Downloads temporarily removed for testing purposes

Documents associated with this person:

Hungarian pianist, composer, conductor, teacher, and administrator.

Dohnanyi and Schenker

Dohnanyi had established himself internationally as a pianist in 1898, and had been recognized by Brahms as a composer in the mid-1890s. Although active as a critic at the time, Schenker seems not to have reviewed any of his performances, or the performances of his works, in Vienna in the 1890s.

Schenker's first discussion of Dohnanyi's music is a handwritten note (OC 31/331) dated February 2, 1903 about Dohnanyi's Symphony No. 1, in which he says that flexibility (Plastik) borrowed from other composers leads to formlessness: Accordingly, flexibility borrowed from Brahms does not work (because it is hindered by inflexibility elsewhere [in his music]), nor does Dohnanyi-ian inflexibility evolve into flexibility just by importing and interspersing flexible elements from other composers. Shallow unoriginality.

At some point, Schenker became acquainted with Dohnanyi, for his diary for August 6, 1906 records "Evening with Kessler from Pest, Dohnanyi, Löwe and others, together with Ochs." And on March 26, 1908, after attending a concert conducted by Moriz Violin, he reports staying up to 2 a.m. "in company, including that of Dohnanyi."

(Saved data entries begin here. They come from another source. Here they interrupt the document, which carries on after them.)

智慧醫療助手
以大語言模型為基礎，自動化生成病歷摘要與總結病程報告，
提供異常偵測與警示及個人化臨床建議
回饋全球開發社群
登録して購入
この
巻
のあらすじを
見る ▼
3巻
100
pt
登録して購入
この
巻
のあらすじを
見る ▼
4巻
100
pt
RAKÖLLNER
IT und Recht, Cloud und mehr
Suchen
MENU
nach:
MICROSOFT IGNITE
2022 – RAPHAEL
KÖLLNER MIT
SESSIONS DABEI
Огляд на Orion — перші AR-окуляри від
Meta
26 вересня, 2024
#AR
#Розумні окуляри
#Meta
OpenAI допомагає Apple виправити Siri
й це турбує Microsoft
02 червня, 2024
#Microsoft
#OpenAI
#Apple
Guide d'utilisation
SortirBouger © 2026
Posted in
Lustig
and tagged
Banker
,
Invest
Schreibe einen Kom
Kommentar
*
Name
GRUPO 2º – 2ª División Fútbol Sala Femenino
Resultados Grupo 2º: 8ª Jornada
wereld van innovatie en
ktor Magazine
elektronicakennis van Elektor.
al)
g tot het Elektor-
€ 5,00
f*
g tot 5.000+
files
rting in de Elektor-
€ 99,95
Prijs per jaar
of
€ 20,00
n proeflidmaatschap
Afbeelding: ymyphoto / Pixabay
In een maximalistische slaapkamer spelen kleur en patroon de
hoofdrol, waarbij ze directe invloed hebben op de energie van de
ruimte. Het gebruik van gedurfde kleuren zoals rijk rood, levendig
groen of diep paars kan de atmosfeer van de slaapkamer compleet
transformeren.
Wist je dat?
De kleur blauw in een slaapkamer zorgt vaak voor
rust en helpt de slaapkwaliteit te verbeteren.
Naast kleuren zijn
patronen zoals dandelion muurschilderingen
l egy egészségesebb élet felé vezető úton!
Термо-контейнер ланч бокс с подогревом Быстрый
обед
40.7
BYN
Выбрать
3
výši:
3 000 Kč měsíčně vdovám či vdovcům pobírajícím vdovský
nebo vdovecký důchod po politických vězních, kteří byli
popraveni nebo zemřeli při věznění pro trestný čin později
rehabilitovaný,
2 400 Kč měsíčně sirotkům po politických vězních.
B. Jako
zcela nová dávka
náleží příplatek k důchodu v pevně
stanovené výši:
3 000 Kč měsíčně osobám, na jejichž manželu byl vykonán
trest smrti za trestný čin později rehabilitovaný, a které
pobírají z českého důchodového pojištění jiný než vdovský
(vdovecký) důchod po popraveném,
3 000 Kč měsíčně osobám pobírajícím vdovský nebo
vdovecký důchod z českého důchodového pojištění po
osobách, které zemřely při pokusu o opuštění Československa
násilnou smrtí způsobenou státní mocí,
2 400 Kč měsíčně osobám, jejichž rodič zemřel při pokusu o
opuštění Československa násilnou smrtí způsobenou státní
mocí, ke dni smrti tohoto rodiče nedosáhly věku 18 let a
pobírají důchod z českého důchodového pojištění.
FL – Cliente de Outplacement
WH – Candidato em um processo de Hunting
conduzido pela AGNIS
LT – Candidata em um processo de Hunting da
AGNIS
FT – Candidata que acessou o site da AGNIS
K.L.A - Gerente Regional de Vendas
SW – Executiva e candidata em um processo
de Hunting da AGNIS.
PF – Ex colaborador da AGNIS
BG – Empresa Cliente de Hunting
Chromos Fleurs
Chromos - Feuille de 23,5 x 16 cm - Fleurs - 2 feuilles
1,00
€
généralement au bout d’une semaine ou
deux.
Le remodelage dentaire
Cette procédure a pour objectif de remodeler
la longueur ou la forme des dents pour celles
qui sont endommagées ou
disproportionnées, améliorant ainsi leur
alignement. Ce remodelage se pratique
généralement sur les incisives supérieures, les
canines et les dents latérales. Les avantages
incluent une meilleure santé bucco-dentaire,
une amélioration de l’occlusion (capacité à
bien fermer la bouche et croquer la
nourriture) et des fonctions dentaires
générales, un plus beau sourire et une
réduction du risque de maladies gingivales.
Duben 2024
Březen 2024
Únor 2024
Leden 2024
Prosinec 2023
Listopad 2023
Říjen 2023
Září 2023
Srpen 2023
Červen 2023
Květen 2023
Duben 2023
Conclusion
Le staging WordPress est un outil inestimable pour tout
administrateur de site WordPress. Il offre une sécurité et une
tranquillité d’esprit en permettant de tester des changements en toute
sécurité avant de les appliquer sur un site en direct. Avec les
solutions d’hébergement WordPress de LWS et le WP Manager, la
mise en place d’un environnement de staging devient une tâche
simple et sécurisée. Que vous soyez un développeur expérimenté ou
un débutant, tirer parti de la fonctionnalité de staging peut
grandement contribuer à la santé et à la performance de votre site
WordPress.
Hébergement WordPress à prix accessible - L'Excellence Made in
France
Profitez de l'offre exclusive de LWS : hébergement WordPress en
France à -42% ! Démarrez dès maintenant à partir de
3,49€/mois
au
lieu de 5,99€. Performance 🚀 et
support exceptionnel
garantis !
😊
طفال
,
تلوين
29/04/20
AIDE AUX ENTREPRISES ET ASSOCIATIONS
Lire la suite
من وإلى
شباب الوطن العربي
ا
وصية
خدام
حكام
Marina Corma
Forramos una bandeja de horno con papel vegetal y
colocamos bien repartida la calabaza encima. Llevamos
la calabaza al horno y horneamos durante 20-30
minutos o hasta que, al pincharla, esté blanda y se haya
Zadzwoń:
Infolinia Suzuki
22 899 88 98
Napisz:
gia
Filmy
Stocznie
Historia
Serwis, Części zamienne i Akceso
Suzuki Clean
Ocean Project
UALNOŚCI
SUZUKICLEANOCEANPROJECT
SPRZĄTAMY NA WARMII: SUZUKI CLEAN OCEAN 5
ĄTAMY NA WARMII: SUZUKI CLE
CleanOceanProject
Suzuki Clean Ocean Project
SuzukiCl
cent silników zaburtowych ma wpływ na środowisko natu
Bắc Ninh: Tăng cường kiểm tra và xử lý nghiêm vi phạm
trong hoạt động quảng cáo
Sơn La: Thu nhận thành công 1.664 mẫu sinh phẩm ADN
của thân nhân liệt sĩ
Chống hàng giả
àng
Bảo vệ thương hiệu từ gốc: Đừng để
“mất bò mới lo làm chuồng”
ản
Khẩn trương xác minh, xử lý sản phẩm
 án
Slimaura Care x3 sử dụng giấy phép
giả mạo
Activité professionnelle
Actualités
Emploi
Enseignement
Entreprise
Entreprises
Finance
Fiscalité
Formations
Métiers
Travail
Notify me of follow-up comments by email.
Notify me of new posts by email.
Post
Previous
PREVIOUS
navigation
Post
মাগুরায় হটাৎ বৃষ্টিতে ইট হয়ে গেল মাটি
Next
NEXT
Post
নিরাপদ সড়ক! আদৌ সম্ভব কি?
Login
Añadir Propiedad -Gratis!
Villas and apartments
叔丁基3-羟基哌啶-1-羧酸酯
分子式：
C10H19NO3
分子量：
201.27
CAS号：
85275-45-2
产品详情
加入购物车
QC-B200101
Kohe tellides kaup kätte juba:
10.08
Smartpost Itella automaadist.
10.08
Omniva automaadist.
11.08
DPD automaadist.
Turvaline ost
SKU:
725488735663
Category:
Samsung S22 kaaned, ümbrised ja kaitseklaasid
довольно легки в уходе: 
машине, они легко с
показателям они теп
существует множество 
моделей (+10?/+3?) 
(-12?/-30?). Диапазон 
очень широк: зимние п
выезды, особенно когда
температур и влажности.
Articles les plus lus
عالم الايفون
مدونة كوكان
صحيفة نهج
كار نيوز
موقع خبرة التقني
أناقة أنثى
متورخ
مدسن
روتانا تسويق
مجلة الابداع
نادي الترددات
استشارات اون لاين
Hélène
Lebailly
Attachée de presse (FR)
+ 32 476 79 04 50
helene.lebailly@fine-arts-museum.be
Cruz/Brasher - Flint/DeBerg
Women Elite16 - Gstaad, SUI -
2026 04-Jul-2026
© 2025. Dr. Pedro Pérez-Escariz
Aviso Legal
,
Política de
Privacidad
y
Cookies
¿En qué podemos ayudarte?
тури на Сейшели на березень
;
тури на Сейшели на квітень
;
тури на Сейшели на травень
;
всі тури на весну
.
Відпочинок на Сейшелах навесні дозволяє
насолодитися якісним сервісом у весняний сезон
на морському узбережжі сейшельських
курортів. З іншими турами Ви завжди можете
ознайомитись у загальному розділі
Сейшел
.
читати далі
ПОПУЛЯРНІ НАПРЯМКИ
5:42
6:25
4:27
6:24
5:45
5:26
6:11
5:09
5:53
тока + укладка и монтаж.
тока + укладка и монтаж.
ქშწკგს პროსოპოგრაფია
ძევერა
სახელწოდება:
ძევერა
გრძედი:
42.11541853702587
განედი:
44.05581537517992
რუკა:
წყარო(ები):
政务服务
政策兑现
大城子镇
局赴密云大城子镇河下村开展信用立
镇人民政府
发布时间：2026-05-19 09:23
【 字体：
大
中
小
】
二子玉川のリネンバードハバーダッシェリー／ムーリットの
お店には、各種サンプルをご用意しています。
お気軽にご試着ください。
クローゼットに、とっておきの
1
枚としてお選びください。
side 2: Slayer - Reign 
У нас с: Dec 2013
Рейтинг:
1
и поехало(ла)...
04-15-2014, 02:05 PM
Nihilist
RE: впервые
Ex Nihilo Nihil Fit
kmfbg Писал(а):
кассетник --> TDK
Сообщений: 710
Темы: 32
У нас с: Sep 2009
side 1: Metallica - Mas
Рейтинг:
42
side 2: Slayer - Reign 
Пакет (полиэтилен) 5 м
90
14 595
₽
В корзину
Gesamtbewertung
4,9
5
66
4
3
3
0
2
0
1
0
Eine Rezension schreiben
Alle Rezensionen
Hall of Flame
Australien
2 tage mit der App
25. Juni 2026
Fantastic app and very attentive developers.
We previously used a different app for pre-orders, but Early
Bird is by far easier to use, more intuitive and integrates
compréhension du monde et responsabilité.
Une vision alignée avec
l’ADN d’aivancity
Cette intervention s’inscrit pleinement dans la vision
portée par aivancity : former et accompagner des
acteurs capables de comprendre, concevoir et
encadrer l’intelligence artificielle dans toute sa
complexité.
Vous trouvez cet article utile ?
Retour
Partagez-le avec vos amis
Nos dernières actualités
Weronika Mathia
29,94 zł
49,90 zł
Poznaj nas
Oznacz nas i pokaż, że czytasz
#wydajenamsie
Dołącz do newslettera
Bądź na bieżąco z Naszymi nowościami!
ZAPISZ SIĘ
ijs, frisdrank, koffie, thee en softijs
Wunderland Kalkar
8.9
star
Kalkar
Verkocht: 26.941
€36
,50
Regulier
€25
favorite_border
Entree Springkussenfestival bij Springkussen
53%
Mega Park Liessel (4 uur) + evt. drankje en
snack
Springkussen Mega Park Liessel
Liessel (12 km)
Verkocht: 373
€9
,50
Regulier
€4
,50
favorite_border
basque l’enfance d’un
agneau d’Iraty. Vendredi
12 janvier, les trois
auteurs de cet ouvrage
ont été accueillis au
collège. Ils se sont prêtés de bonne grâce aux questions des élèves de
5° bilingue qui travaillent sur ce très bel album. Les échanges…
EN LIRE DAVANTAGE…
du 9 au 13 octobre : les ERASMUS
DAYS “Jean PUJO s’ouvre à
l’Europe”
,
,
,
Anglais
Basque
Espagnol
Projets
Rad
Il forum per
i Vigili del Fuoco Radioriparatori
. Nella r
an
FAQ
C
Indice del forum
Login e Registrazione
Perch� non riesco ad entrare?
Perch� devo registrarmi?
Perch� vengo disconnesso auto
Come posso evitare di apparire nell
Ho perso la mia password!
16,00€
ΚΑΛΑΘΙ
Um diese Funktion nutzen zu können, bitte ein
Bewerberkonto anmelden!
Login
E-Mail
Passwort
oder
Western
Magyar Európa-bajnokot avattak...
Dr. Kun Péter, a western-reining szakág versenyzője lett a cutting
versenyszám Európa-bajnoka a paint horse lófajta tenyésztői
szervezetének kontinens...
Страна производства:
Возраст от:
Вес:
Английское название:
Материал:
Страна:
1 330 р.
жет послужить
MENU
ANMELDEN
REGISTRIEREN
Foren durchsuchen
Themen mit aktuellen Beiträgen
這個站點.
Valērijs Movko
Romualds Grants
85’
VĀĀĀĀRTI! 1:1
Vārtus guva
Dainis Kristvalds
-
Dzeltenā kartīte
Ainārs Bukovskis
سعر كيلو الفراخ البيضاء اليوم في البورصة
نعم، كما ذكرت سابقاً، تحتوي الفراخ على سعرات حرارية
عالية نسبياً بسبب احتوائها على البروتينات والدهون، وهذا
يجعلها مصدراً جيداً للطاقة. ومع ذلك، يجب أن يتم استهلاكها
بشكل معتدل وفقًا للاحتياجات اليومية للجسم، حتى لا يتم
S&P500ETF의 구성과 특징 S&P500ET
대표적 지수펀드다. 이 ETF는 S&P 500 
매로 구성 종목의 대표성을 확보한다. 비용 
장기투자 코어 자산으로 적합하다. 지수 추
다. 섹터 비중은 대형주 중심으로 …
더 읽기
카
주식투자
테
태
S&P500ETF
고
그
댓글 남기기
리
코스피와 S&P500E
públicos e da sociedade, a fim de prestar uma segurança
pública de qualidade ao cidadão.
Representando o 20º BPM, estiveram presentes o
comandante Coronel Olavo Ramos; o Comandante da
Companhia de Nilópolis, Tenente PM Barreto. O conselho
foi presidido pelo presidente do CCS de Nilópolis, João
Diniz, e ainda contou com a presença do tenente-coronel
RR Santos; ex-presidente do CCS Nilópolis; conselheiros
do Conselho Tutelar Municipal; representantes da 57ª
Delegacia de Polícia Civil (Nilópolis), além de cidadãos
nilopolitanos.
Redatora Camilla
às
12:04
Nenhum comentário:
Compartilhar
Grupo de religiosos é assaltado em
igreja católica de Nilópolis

Hellmut Federhofer includes Dohnanyi in a long list of conductors and solo instrumentalists on whom Schenker held an "equivocal or unfavorable opinion." On November 9 and 29, 1906 Dohnanyi gave two concerts in the Bösendorfer Recital Hall. At the former, Schenker writes that the performance was up to scratch technically in a selection of Brahms pieces, but failed in a work by Liszt [he probably meant Schumann's Carnaval ] and in the Beethoven Sonata Op. 2, No. 3. At the second concert Schenker praised the performance of the Adagio of the Beethoven Sonata Op. 106, but that the first and last movements were "performed with only inadequate technical means," and the fugue, although with a clear overall conception, was "muddied with pedal." He assessed one of the pianist's own compositions, Winterreigen, as Schumannesque but "lacking the higher, more distinctive quality of imagination of the latter." On March 23, 1907, Dohnanyi played Beethoven's Fourth Piano Concerto (the work that first made his name) "too weakly, without support from the left hand."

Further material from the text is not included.